What this task involves:
All lines from the one containing "ciepła, co oznacza wybór centrali o wysokiej" through the end of the data below are to be transcribed exactly. Leave out the rest.

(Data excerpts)

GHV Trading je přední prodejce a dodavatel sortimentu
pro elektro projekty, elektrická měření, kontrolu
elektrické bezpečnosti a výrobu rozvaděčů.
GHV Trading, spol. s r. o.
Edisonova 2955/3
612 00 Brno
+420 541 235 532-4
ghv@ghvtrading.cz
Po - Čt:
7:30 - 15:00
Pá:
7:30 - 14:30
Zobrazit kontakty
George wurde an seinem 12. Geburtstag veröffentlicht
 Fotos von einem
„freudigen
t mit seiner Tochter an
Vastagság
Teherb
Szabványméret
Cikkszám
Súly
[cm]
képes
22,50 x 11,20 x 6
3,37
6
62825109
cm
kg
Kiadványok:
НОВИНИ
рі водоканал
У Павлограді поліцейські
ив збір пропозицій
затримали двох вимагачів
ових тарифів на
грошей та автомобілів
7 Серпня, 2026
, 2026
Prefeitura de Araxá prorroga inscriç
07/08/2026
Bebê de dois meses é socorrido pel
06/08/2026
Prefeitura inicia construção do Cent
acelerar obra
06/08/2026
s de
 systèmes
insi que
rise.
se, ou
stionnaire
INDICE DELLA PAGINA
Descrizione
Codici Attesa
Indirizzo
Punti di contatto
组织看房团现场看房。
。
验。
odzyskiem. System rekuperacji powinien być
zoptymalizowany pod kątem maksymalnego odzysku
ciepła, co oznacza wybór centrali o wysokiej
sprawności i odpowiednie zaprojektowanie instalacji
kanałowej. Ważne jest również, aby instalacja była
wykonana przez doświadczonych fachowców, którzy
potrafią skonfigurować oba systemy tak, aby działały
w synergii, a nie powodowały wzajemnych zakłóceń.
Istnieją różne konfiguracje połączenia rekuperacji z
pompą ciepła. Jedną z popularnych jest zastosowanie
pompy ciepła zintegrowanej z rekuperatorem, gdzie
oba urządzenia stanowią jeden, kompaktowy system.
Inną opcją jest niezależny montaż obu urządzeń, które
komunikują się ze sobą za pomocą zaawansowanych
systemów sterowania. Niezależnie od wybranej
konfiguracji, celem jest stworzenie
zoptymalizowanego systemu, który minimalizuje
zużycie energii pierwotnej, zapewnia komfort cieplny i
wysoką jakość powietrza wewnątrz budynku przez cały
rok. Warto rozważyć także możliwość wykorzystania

Reply to the exercise:
ciepła, co oznacza wybór centrali o wysokiej
sprawności i odpowiednie zaprojektowanie instalacji
kanałowej. Ważne jest również, aby instalacja była
wykonana przez doświadczonych fachowców, którzy
potrafią skonfigurować oba systemy tak, aby działały
w synergii, a nie powodowały wzajemnych zakłóceń.
Istnieją różne konfiguracje połączenia rekuperacji z
pompą ciepła. Jedną z popularnych jest zastosowanie
pompy ciepła zintegrowanej z rekuperatorem, gdzie
oba urządzenia stanowią jeden, kompaktowy system.
Inną opcją jest niezależny montaż obu urządzeń, które
komunikują się ze sobą za pomocą zaawansowanych
systemów sterowania. Niezależnie od wybranej
konfiguracji, celem jest stworzenie
zoptymalizowanego systemu, który minimalizuje
zużycie energii pierwotnej, zapewnia komfort cieplny i
wysoką jakość powietrza wewnątrz budynku przez cały
rok. Warto rozważyć także możliwość wykorzystania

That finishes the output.